→ ACTIVITY: Each entry that follows is to be retyped exactly. Pictures do not belong in the copy.

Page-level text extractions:
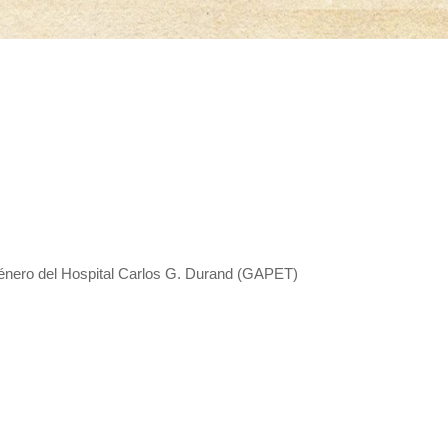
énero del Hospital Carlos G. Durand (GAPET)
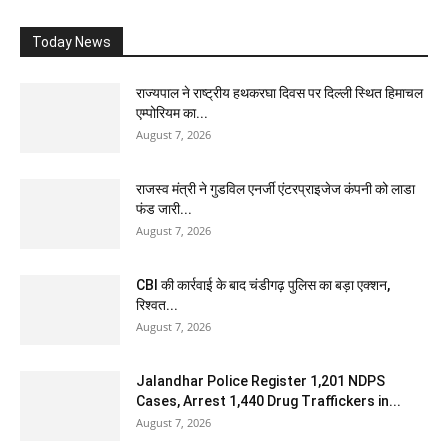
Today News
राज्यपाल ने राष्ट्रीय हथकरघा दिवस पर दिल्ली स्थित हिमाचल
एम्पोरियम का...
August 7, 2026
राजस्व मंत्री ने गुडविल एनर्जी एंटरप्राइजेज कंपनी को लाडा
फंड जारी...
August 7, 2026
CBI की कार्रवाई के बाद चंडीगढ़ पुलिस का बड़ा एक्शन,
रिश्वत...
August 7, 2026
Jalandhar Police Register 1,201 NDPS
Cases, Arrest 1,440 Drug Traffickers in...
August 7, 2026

→ RESULT OF THE TASK:
énero del Hospital Carlos G. Durand (GAPET)
Today News
राज्यपाल ने राष्ट्रीय हथकरघा दिवस पर दिल्ली स्थित हिमाचल
एम्पोरियम का...
August 7, 2026
राजस्व मंत्री ने गुडविल एनर्जी एंटरप्राइजेज कंपनी को लाडा
फंड जारी...
August 7, 2026
CBI की कार्रवाई के बाद चंडीगढ़ पुलिस का बड़ा एक्शन,
रिश्वत...
August 7, 2026
Jalandhar Police Register 1,201 NDPS
Cases, Arrest 1,440 Drug Traffickers in...
August 7, 2026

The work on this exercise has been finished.